São Miguel scops owl Temporal range: Quaternary

Scientific classification
- Domain: Eukaryota
- Kingdom: Animalia
- Phylum: Chordata
- Class: Aves
- Order: Strigiformes
- Family: Strigidae
- Genus: Otus
- Species: O. frutuosoi
- Binomial name: Otus frutuosoi Rando, Alcover, Olson & Pieper, 2013

= São Miguel scops owl =

- Authority: Rando, Alcover, Olson & Pieper, 2013

Extinct species of bird

The São Miguel scops owl (Otus frutuosoi) is a small extinct owl that once inhabited the island of São Miguel, in the Macaronesian archipelago of the Azores, in the North Atlantic Ocean. Its scientific specific name honours the 16th-century Azorean historian Gaspar Frutuoso.

==History==
The owl was described from subfossil bones. It is the first extinct owl species to be described from the Azores and only the second (the first being the Madeiran scops owl) from Macaronesia. The describers suggest that the most likely cause of extinction was human settlement in the 15th century, with its associated habitat destruction and the introduction of alien species.

==Description==
Compared with the Eurasian scops owl, the wings were smaller (two thirds the size of those of the Eurasian species), the legs longer (by 11.6%), and the pelvis both broader and shorter. It was also generally smaller than the Madeira Scops Owl.
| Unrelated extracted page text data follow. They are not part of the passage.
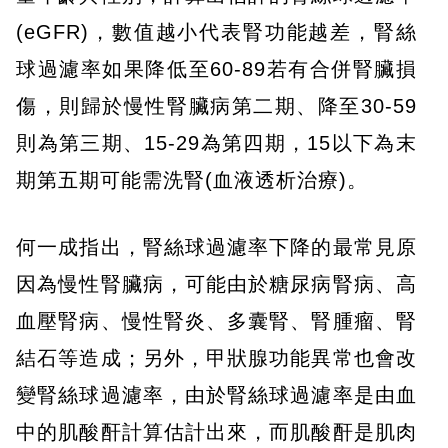
(eGFR)，數值越小代表腎功能越差，腎絲
球過濾率如果降低至60-89若有合併腎臟損
傷，則歸於慢性腎臟病第二期、降至30-59
則為第三期、15-29為第四期，15以下為末
期第五期可能需洗腎(血液透析治療)。
何一成指出，腎絲球過濾率下降的最常見原
因為慢性腎臟病，可能由於糖尿病腎病、高
血壓腎病、慢性腎炎、多囊腎、腎腫瘤、腎
結石等造成；另外，甲狀腺功能異常也會改
變腎絲球過濾率，由於腎絲球過濾率是由血
中的肌酸酐計算估計出來，而肌酸酐是肌肉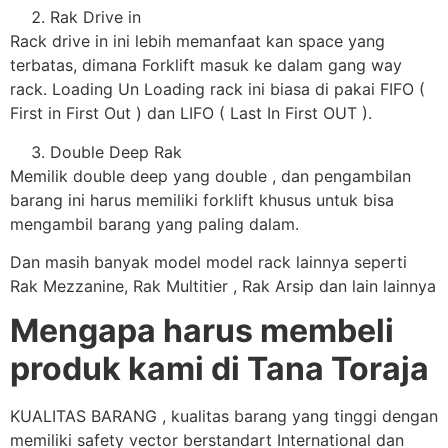
Rak Drive in
Rack drive in ini lebih memanfaat kan space yang
terbatas, dimana Forklift masuk ke dalam gang way
rack. Loading Un Loading rack ini biasa di pakai FIFO (
First in First Out ) dan LIFO ( Last In First OUT ).
Double Deep Rak
Memilik double deep yang double , dan pengambilan
barang ini harus memiliki forklift khusus untuk bisa
mengambil barang yang paling dalam.
Dan masih banyak model model rack lainnya seperti
Rak Mezzanine, Rak Multitier , Rak Arsip dan lain lainnya
Mengapa harus membeli
produk kami di Tana Toraja
KUALITAS BARANG , kualitas barang yang tinggi dengan
memiliki safety vector berstandart International dan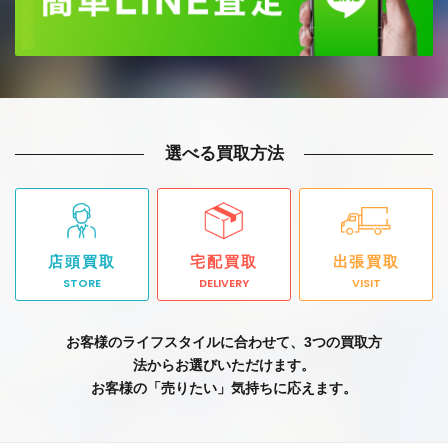
選べる買取方法
店頭買取
宅配買取
出張買取
STORE
DELIVERY
VISIT
お客様のライフスタイルに合わせて、3つの買取方
法からお選びいただけます。
お客様の「売りたい」気持ちに応えます。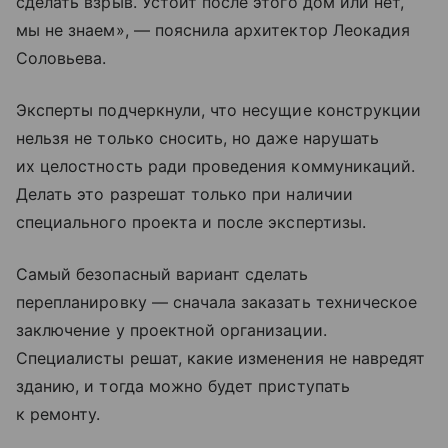
сделать взрыв. Устоит после этого дом или нет,
мы не знаем», — пояснила архитектор Леокадия
Соловьева.
Эксперты подчеркнули, что несущие конструкции
нельзя не только сносить, но даже нарушать
их целостность ради проведения коммуникаций.
Делать это разрешат только при наличии
специального проекта и после экспертизы.
Самый безопасный вариант сделать
перепланировку — сначала заказать техническое
заключение у проектной организации.
Специалисты решат, какие изменения не навредят
зданию, и тогда можно будет приступать
к ремонту.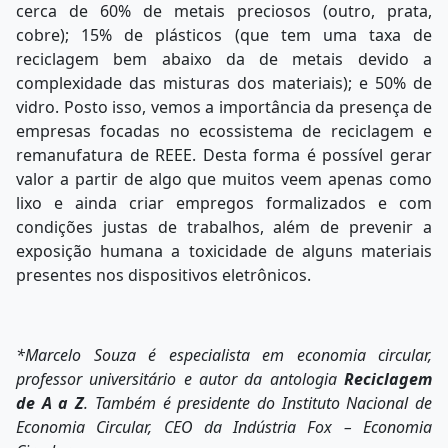
cerca de 60% de metais preciosos (outro, prata,
cobre); 15% de plásticos (que tem uma taxa de
reciclagem bem abaixo da de metais devido a
complexidade das misturas dos materiais); e 50% de
vidro. Posto isso, vemos a importância da presença de
empresas focadas no ecossistema de reciclagem e
remanufatura de REEE. Desta forma é possível gerar
valor a partir de algo que muitos veem apenas como
lixo e ainda criar empregos formalizados e com
condições justas de trabalhos, além de prevenir a
exposição humana a toxicidade de alguns materiais
presentes nos dispositivos eletrônicos.
*Marcelo Souza é especialista em economia circular,
professor universitário e autor da antologia
Reciclagem
de A a Z
. Também é presidente do Instituto Nacional de
Economia Circular, CEO da Indústria Fox – Economia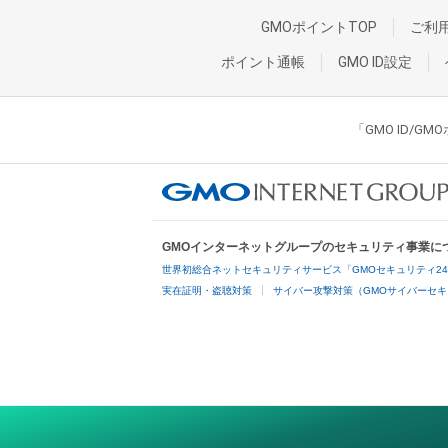
GMOポイントTOP
ご利
ポイント通帳
GMO ID設定
「GMO ID/
GMOインターネットグループのセキュリティ事業に
世界初総合ネットセキュリティサービス「GMOセキュリティ2
実在証明・盗聴対策
サイバー攻撃対策（GMOサイバーセキ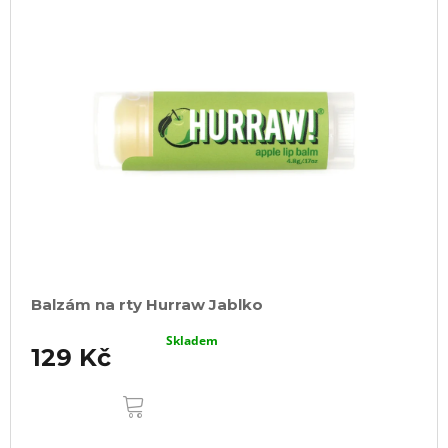
Balzám na rty Hurraw Jablko
Skladem
129 Kč
DO
KOŠÍKU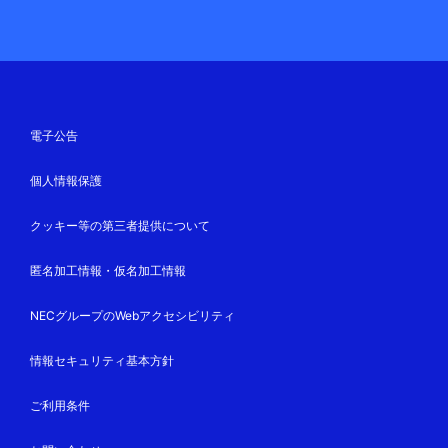
電子公告
個人情報保護
クッキー等の第三者提供について
匿名加工情報・仮名加工情報
NECグループのWebアクセシビリティ
情報セキュリティ基本方針
ご利用条件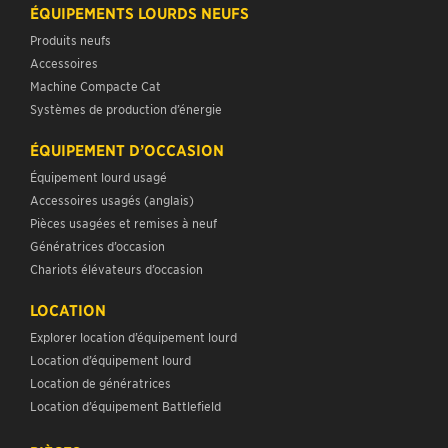
ÉQUIPEMENTS LOURDS NEUFS
Produits neufs
Accessoires
Machine Compacte Cat
Systèmes de production d’énergie
ÉQUIPEMENT D’OCCASION
Équipement lourd usagé
Accessoires usagés (anglais)
Pièces usagées et remises à neuf
Génératrices d’occasion
Chariots élévateurs d’occasion
LOCATION
Explorer location d’équipement lourd
Location d’équipement lourd
Location de génératrices
Location d’équipement Battlefield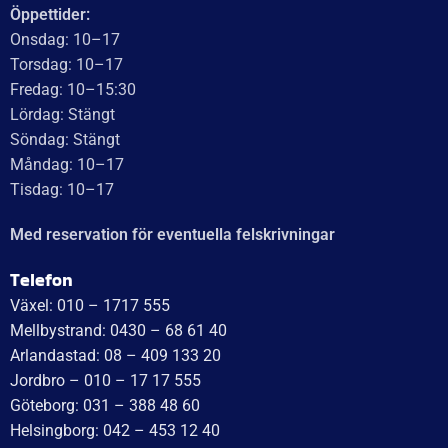
Läs mer
WT Trailer AB,
Idévägen 21, 312 62 Mellbystrand, Sweden
+46 10 171 75 55
[email protected]
Öppettider: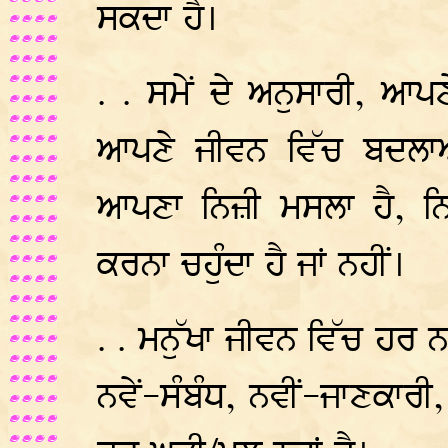
ਸਕਦਾ ਹੈ।
. . ਸਮੇਂ ਦੇ ਅਨੁਸਾਰੀ, ਆਪ
ਆਪਣੇ ਜੀਵਨ ਵਿੱਚ ਬਦਲਾ
ਆਪਣਾ ਨਿਜ਼ੀ ਮਸਲਾ ਹੈ, ਨ
ਕਰਨਾ ਚਹੁੰਦਾ ਹੈ ਜਾਂ ਨਹੀਂ।
. . ਮਨੁੱਖਾ ਜੀਵਨ ਵਿੱਚ ਹਰ ਨਵ
ਨਵੇਂ-ਸੰਬੰਧ, ਨਵੀਂ-ਜਾਣਕਾਰੀ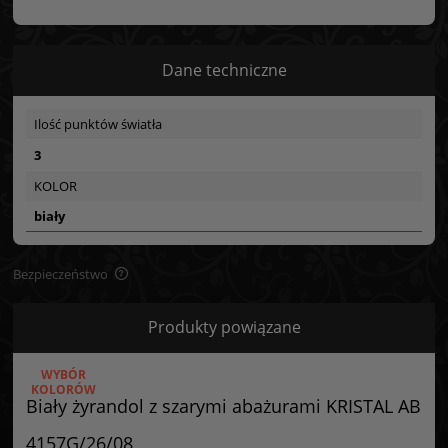
Dane techniczne
Ilość punktów światła
3
KOLOR
biały
Bezpieczeństwo
Bezpieczeństwo
Produkty powiązane
Certyfikaty i ostrzeżenie bezpieczeństwa
WYBÓR
Posiada oznaczenie CE (zgodność z normami UE).
KOLORÓW
Biały żyrandol z szarymi abażurami KRISTAL AB
Producent
4157G/26/08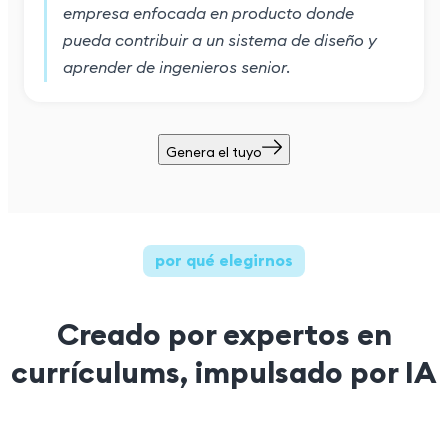
empresa enfocada en producto donde
pueda contribuir a un sistema de diseño y
aprender de ingenieros senior.
Genera el tuyo
por qué elegirnos
Creado por expertos en
currículums, impulsado por IA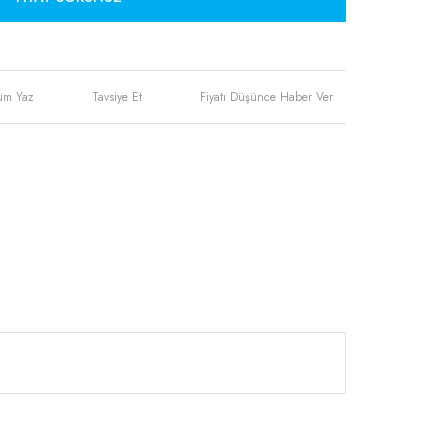
um Yaz
Tavsiye Et
Fiyatı Düşünce Haber Ver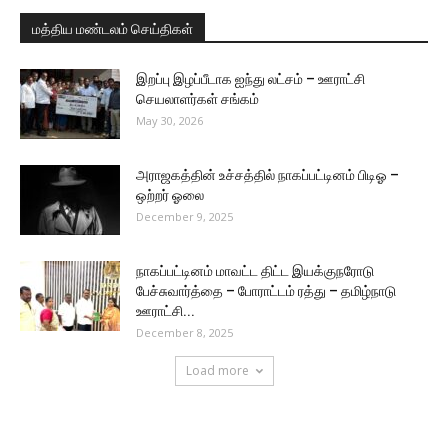
மத்திய மண்டலம் செய்திகள்
இறப்பு இழப்பீடாக ஐந்து லட்சம் – ஊராட்சி
செயலாளர்கள் சங்கம்
May 30, 2026
அராஜகத்தின் உச்சத்தில் நாகப்பட்டினம் பிடிஓ –
ஒற்றர் ஓலை
December 9, 2025
நாகப்பட்டினம் மாவட்ட திட்ட இயக்குநரோடு
பேச்சுவார்த்தை – போராட்டம் ரத்து – தமிழ்நாடு
ஊராட்சி...
December 8, 2025
Load more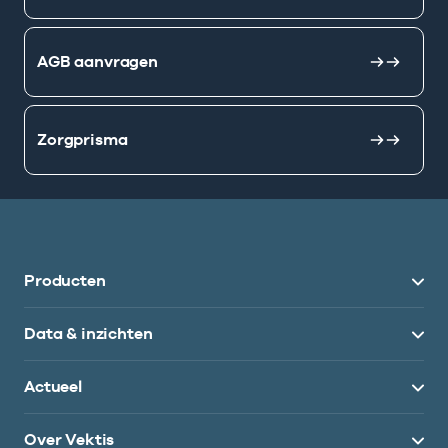
AGB aanvragen
Zorgprisma
Producten
Data & inzichten
Actueel
Over Vektis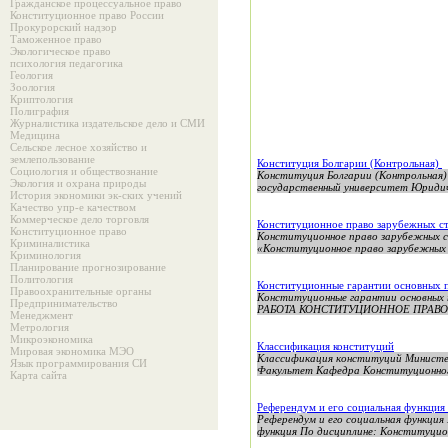
Гражданское процессуальное право
Конституционное право России
Прокурорский надзор
Таможенное право
Экологическое право
психология педагогика
Геология
Зоология
Криптология
Полиграфия
Журналистика издательское дело и СМИ
Медицина
Сельское лесное хозяйство и
землепользование
Конституция Болгарии (Контрольная)
Социология и обществознание
Конституция Болгарии (Контрольная)
Экология и охрана природы
государственный университет Юридич
История экономики эк-ских учений
Качество упр-е качеством
Коммерческое дело торговля
Конституционное право зарубежных ст
Конституционное право
Конституционное право зарубежных
Криминалистика
«Конституционное право зарубежных 
Криминология
Планирование прогнозирование
Политология
Конституционные гарантии основных п
Правоохранительные органы
Конституционные гарантии основных 
Предпринимательство
РАБОТА КОНСТИТУЦИОННОЕ ПРАВО
Менеджмент
Метрология
Микроэкономика
Классификация конституций
Мировая экономика МЭО
Классификация конституций Министе
Язык программирования СИ
Факультет Кафедра Конституционного
Карта сайта
Референдум и его социальная функция
Референдум и его социальная функция
функция По дисциплине: Конституцион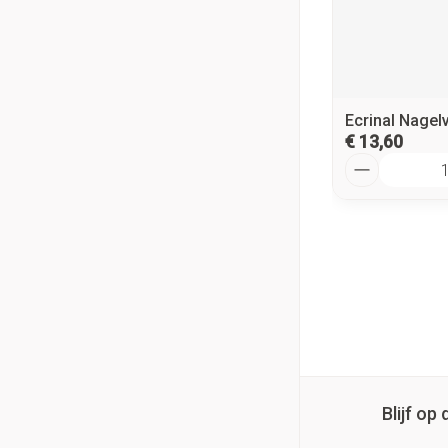
Ecrinal Nagel
€ 13,60
Aantal
Blijf o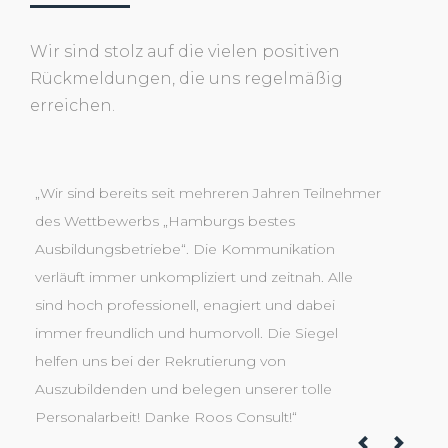
Wir sind stolz auf die vielen positiven
Rückmeldungen, die uns regelmäßig
erreichen.
„Wir sind bereits seit mehreren Jahren Teilnehmer
„W
des Wettbewerbs „Hamburgs bestes
Co
Ausbildungsbetriebe“. Die Kommunikation
Au
verläuft immer unkompliziert und zeitnah. Alle
im
sind hoch professionell, enagiert und dabei
Si
immer freundlich und humorvoll. Die Siegel
be
helfen uns bei der Rekrutierung von
Un
Auszubildenden und belegen unserer tolle
ka
Personalarbeit! Danke Roos Consult!“
sei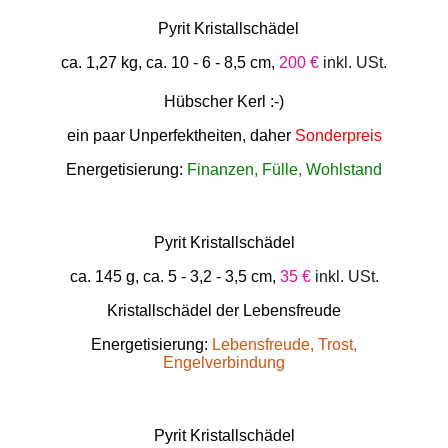
Pyrit Kristallschädel
ca. 1,27 kg, ca. 10 - 6 - 8,5 cm,
200 €
inkl. USt.
Hübscher Kerl :-)
ein paar Unperfektheiten, daher
Sonderpreis
Energetisierung:
Finanzen, Fülle, Wohlstand
Pyrit Kristallschädel
ca. 145 g, ca. 5 - 3,2 - 3,5 cm,
35 €
inkl. USt.
Kristallschädel der Lebensfreude
Energetisierung:
Lebensfreude, Trost,
Engelverbindung
Pyrit Kristallschädel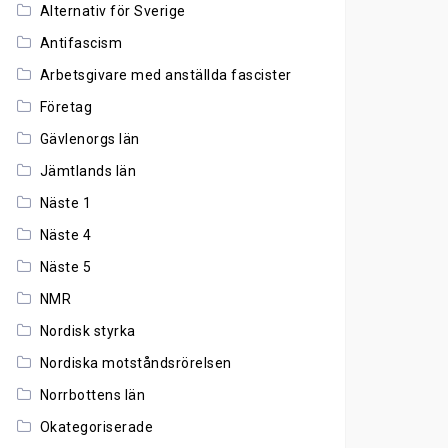
Alternativ för Sverige
Antifascism
Arbetsgivare med anställda fascister
Företag
Gävlenorgs län
Jämtlands län
Näste 1
Näste 4
Näste 5
NMR
Nordisk styrka
Nordiska motståndsrörelsen
Norrbottens län
Okategoriserade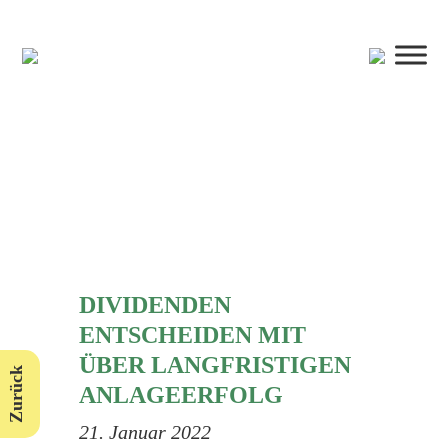
DIVIDENDEN
ENTSCHEIDEN MIT
ÜBER LANGFRISTIGEN
Zurück
ANLAGEERFOLG
21. Januar 2022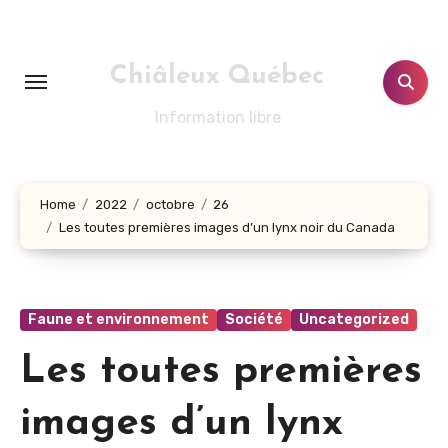
Aller
au
contenu
Chiâleux Québec
principal
Information libre
Home
2022
octobre
26
Les toutes premières images d’un lynx noir du Canada
Faune et environnement
Société
Uncategorized
Les toutes premières
images d’un lynx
The proportions of its limbs and wing loading indicate that it lived mainly on the ground and had only a limited ability to fly. The distinctive anatomical features shown by this species has led scientists to conclude that it was an insectivore which probably lived on the forest floor of the laurisilva, where it would have hunted and sheltered.

==Taxonomy==
A similar extinct species, the Madeiran scops owl Otus mauli, has deen described from two islands in the Madeira archipelago but the São Miguel scops owl differs from the Madieran species by the smaller size of many of its bones, especially the ulna and tibiotarsus.